Eking it out.

Friday, July 3, 2026

To eke is to obtain or create, but just barely. Every drama has this key ingredient. The idea is that everything is going status quo, then, a mountain arises – a problem stands in the way!

At 16, I had a mountain. I grew up in a small Southern town, and I needed a professional organist to teach me. There were no teachers. Yikes! Then the mountain moved – I met a person who knew of a person in an adjacent city. Just like Moses, the Red Sea parted for me – a small shift created by an invisible link.

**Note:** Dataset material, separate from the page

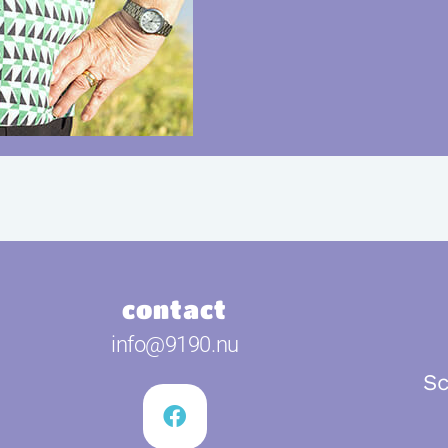
contact
info@9190.nu
Sc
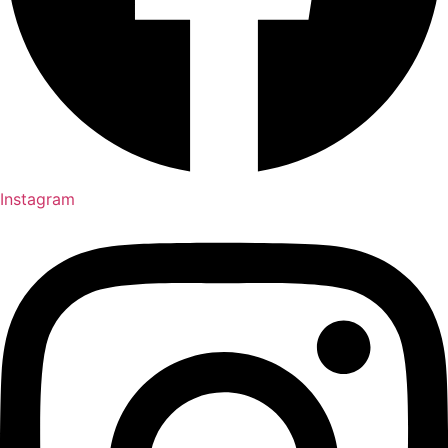
Instagram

At the end of graduate studies, I was the only one in my class who hadn’t found employment. I met my mountain again. I wanted a college choral job. “Everyone,” especially my advisor, told me that without experience or a doctorate, I was screwed.

As we were wrapping up the semester, people were asking – “What will you do?” (Insert scary diminished chord on the organ) Screwed! Around May 1, another professor of mine had just returned from a weekend workshop at a college in another state. They had been left in a lurch by a sudden resignation. Upon his return, he said, “I spoke to them about you. Apply.” Within 4 days of that key moment, I was in an interview and was offered a teaching job on the spot. At 24, with no doctorate and no experience, I eked out a miracle.

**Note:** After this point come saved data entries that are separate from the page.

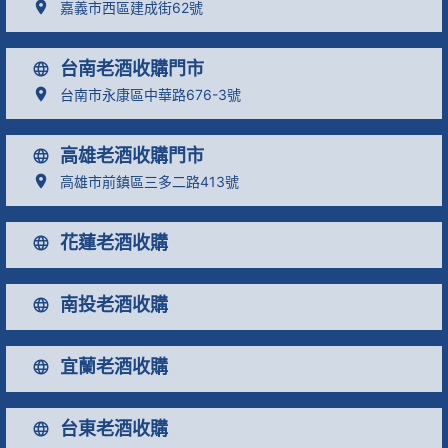
嘉義市西區建成街62號
台南老酒收購門市
台南市永康區中華路676-3號
高雄老酒收購門市
高雄市前鎮區三多二路413號
花蓮老酒收購
南投老酒收購
宜蘭老酒收購
台東老酒收購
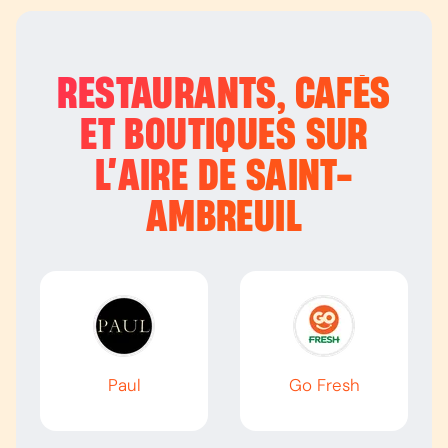
RESTAURANTS, CAFÉS
ET BOUTIQUES SUR
L’
AIRE DE SAINT-
AMBREUIL
Paul
Go Fresh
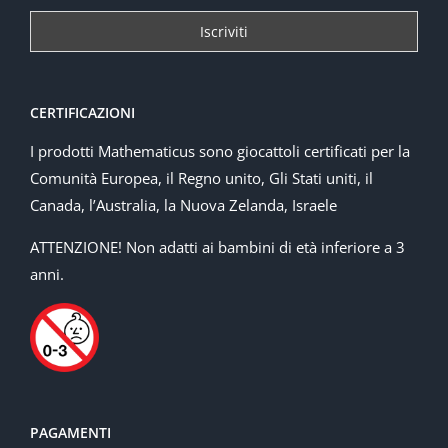
CERTIFICAZIONI
I prodotti Mathematicus sono giocattoli certificati per la
Comunità Europea, il Regno unito, Gli Stati uniti, il
Canada, l’Australia, la Nuova Zelanda, Israele
ATTENZIONE! Non adatti ai bambini di età inferiore a 3
anni.
PAGAMENTI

What looks looming are key ingredients to miracles. Death is just like this. You’ll be delighted to realize you cannot be trapped. The ongoing force isn’t met with what appears like an immovable mountain. There is always a loophole in logic.

Faith doesn’t move mountains, it creates gaps. What looms is not real. What moves is. Don’t get your knickers in a twist. It’s a smooth passage through an illusive “tight space.”

Eked out? I think not. The universe always gets to where it’s going. It’s logic that’s in the way, not faith.